As with IDEO, the lab`s stated goal is to integrate the principles of design thinking directly into the legal context. Jane Wong was the lab`s post-JD fellow in 2017-18. She has worked on innovations in access to justice, with a focus on better coordinated legal services in the San Francisco Bay Area. Jane graduated from Stanford Law School in 2017. During her studies, she worked as a student assistant in the lab to design the courts to be more accessible to the public. As Jodi Goldstein explains in Marketplace of Ideas, invention is not the same as innovation. The first is to create something completely new – “novelty” itself is often seen as the ultimate goal – while the second is to develop new ideas and new ways of thinking for the express purpose of solving specific problems. This distinction provides a basic understanding of what innovation is, but questions remain about how to respond to this understanding. Overall, how do individuals and organizations, including law firms and in-house legal departments, actually do the work of innovation? Of course, this question can be applied virtually anywhere in the legal profession.

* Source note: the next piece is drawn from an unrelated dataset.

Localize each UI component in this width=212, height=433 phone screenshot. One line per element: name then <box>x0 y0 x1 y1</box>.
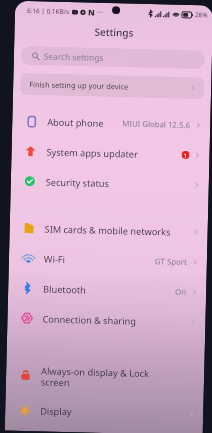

To give an example that has plagued law firms for decades, how could a firm innovate to increase the recruitment and retention of diverse lawyers? Or, elsewhere in law, how might an in-house legal department shape a career path for the non-legal professionals entering its ranks and playing increasingly important roles? We organize customized presentations and workshops for courts, law firms, legal services, legal aid groups, government agencies and foundations. Please contact us if you are interested in a workshop. It`s important to understand that when you create even the most basic infographic without applying the design methods, it`s exactly the same as having a lawyer solve a legal problem by directly answering “yes” or “no” without first applying the legal reasoning. at Stanford. His projects at the Legal Design Lab include reviewing Google search results for legal queries and analyzing data from the American Bar Association`s online platform. She is passionate about how technology and data can be used to provide better access to justice.